Further, six-year-old Austin did testify he would like to continue seeing his older siblings. However, he also testified he would like to be adopted or be his foster parents child even though that could mean he would not see his older siblings again.
To the extent appellants claim the department failed to show that Austins and Candies foster family was unwilling to care for them under a plan of guardianship or long-term foster care, appellants overlook the point that it was their burden to show detriment. (In re L.Y.L., supra, 101 Cal.App.4th at p. 952.) If they wanted to establish that the foster family was willing to care for Austin and Candie without adopting them, then it was appellants burden to introduce such evidence and not the departments burden to show the foster family only wanted the children if it could adopt them.

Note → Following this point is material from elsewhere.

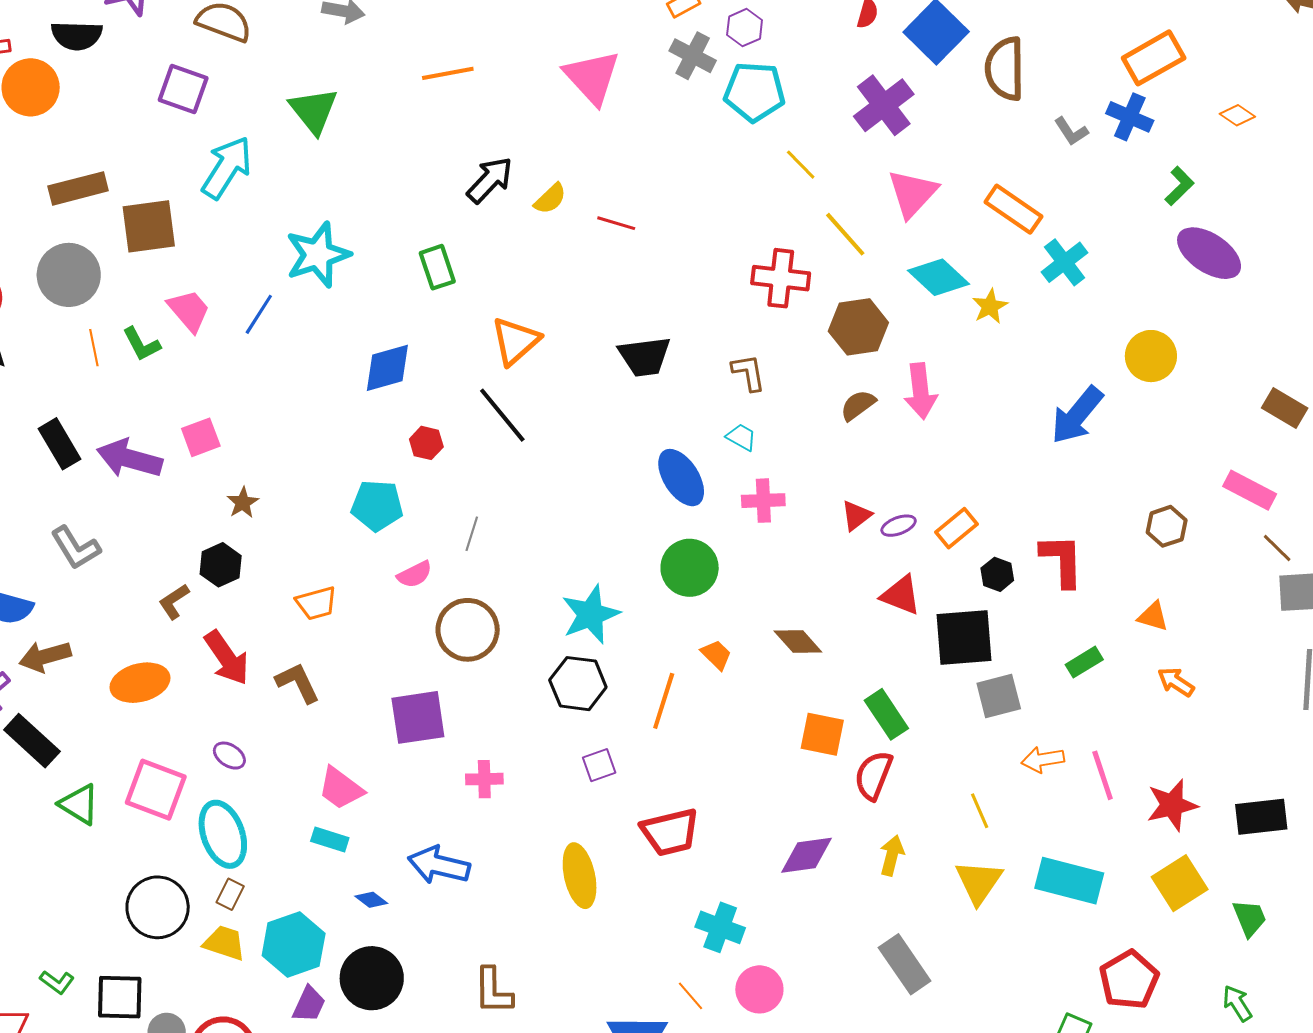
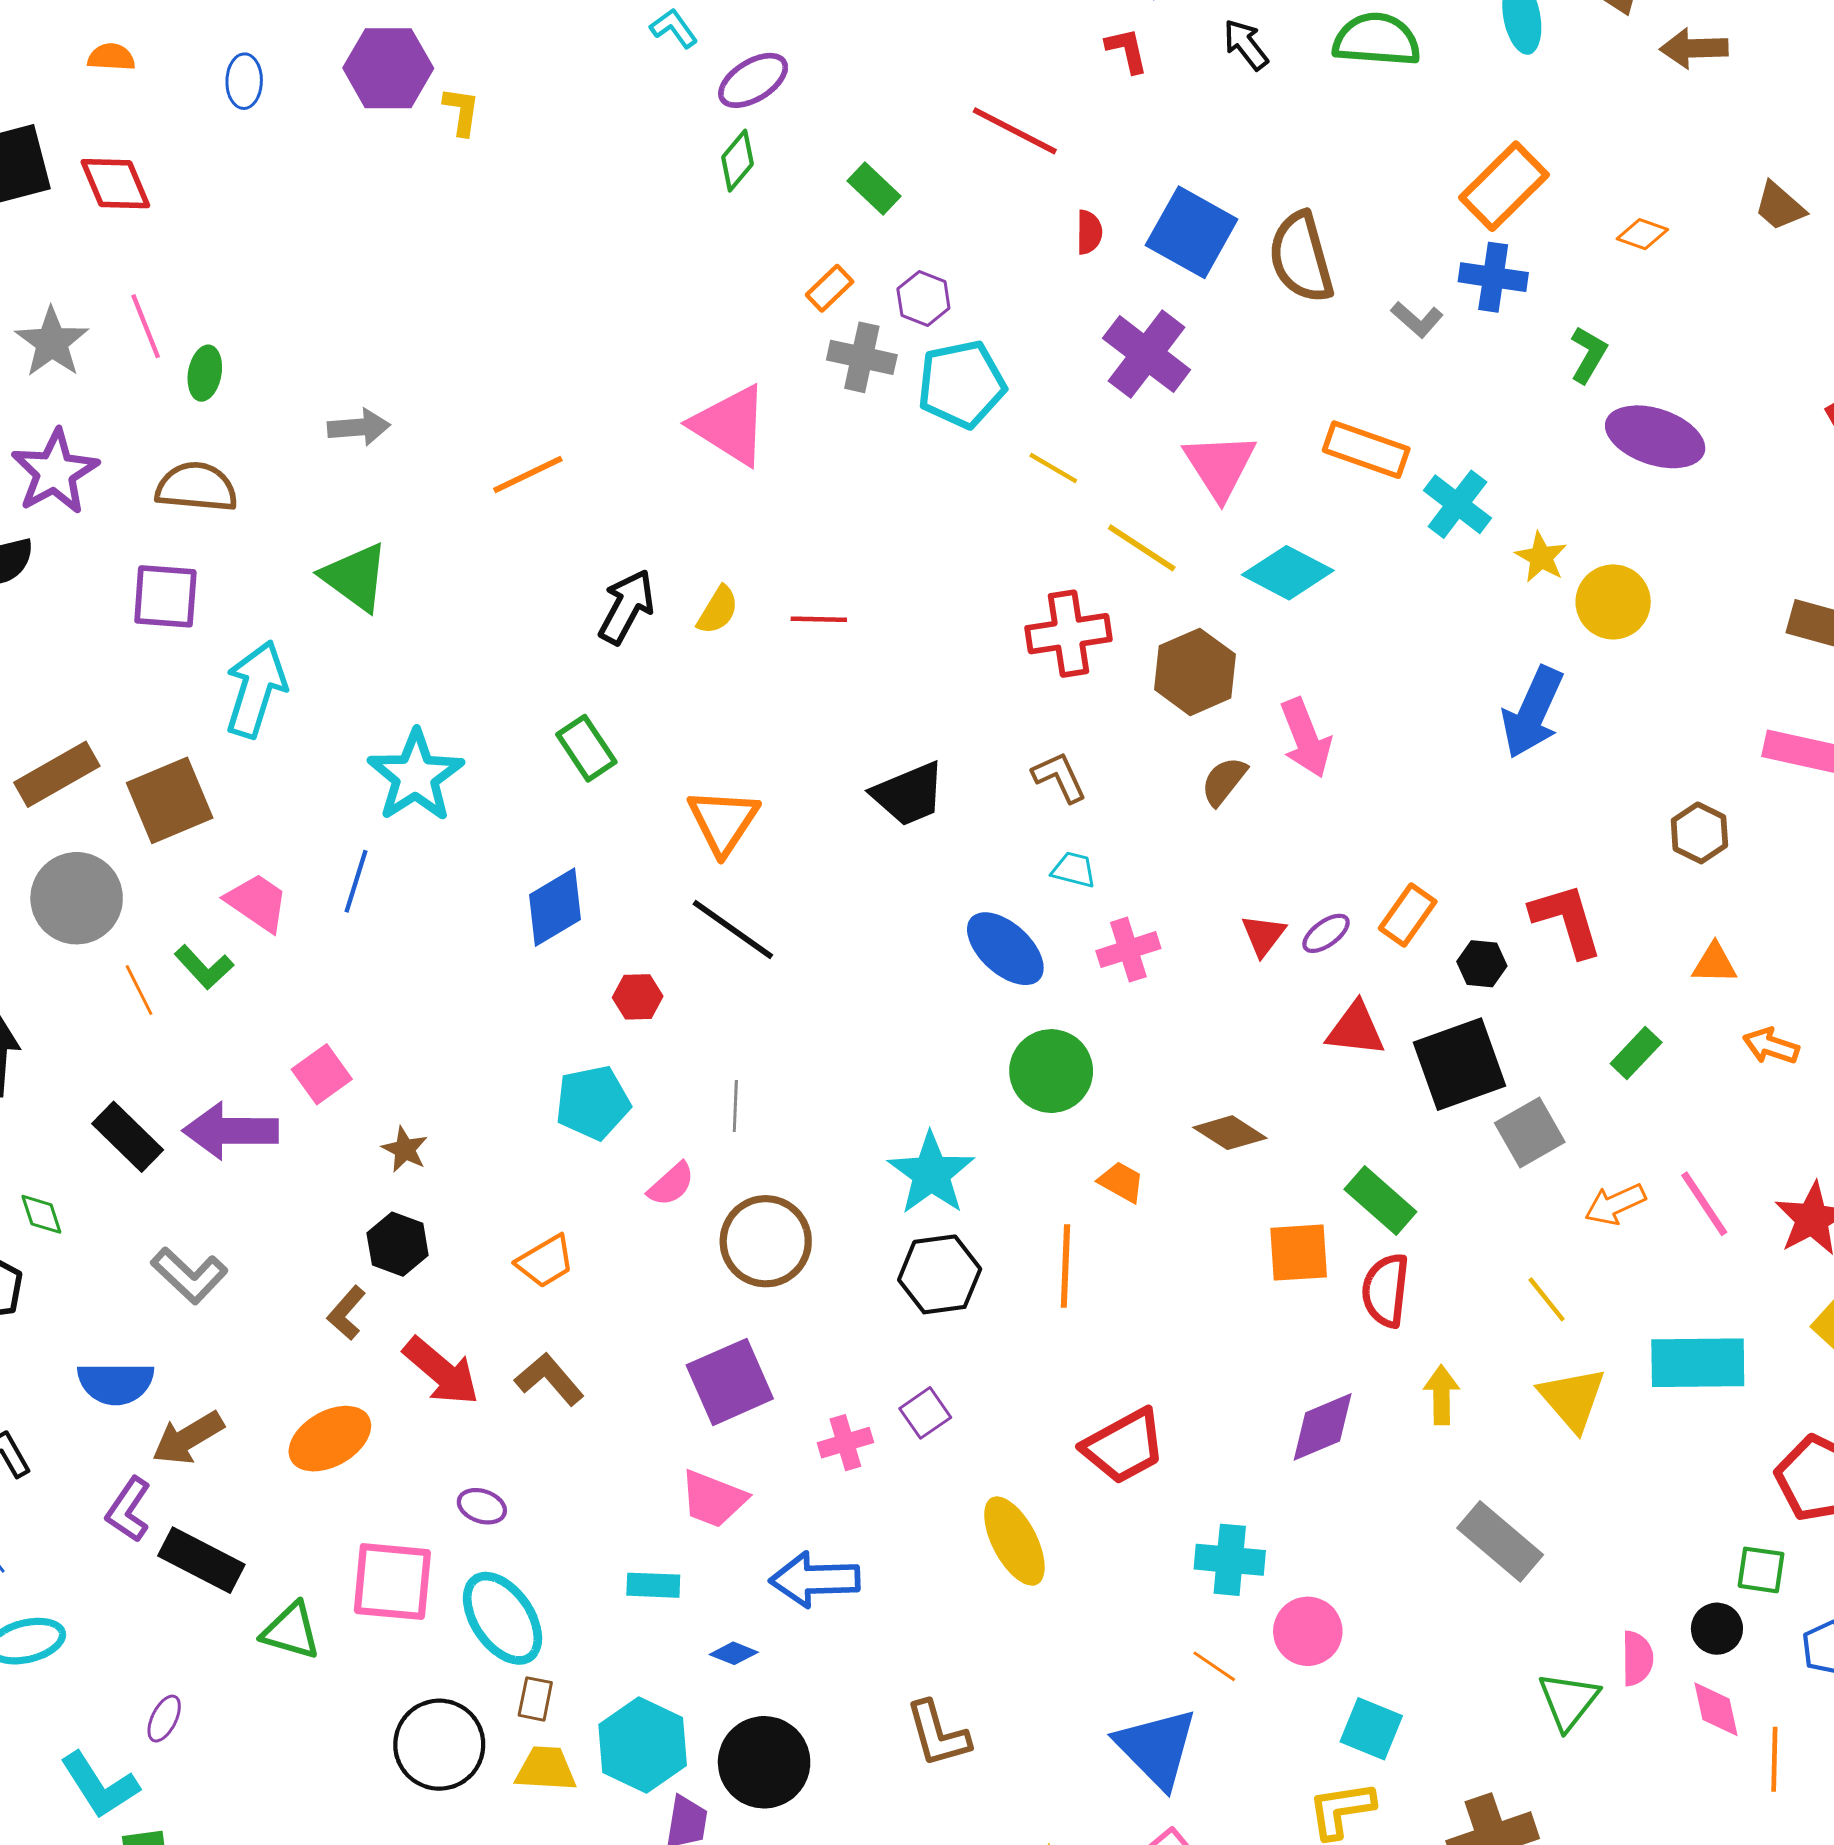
yellow star: (990, 306) -> (1541, 557), moved
purple square: (599, 765) -> (925, 1413), moved
pink trapezoid: (341, 788) -> (713, 1499), moved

We express no comment on whether such evidence would necessarily be relevant or even persuasive.
Last, the evidence of the mothers death several months earlier in addition to the other evidence presented did not compel a finding of detriment. While there was some evidence that the older children discussed the loss of their mother during a recent visit with Austin and Candie, appellants offered no evidence of what impact, if any, her death had on their younger siblings. Appellants would have us speculate on this point, something we will not do. (See In re Stephanie M. (1994) 7 Cal.4th 295, 318-319, 867 P.2d 706 [inferences must be reasonably deduced from the facts].)
Given this state of the record coupled with the lack of evidence regarding either Austins or Candies long-term emotional interest, the court was not compelled to find termination would substantially interfere with Austins and Candies relationship with their older siblings. Thus, the court did not abuse its discretion in rejecting appellants claim of detriment. (In re Stephanie M., supra, 7 Cal.4th at p. 318.)
DISPOSITION
The orders terminating parental rights are affirmed.